▶ **Problem to work on**
Using the listing below, give the number of lines where "πρέπει" appears, and nothing else.

▶ **The data**
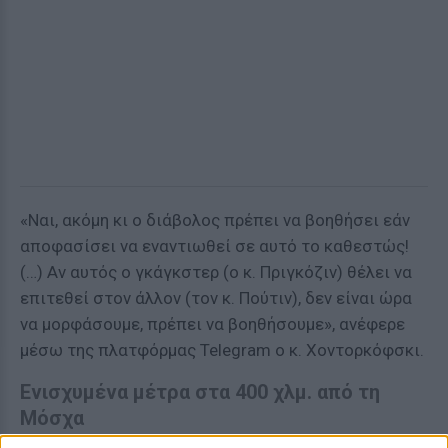
«Ναι, ακόμη κι ο διάβολος πρέπει να βοηθήσει εάν
αποφασίσει να εναντιωθεί σε αυτό το καθεστώς!
(…) Αν αυτός ο γκάγκστερ (ο κ. Πριγκόζιν) θέλει να
επιτεθεί στον άλλον (τον κ. Πούτιν), δεν είναι ώρα
να μορφάσουμε, πρέπει να βοηθήσουμε», ανέφερε
μέσω της πλατφόρμας Telegram ο κ. Χοντορκόφσκι.
Ενισχυμένα μέτρα στα 400 χλμ. από τη
Μόσχα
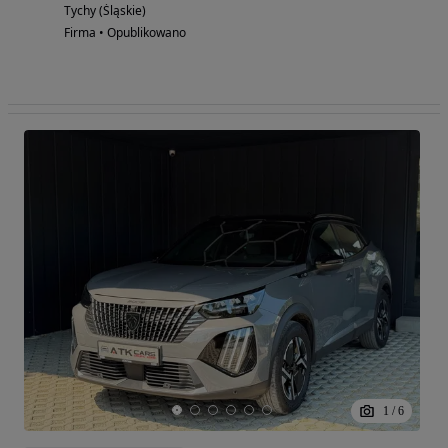
Tychy (Śląskie)
Firma • Opublikowano
1
/
6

▶ **Expected answer**
2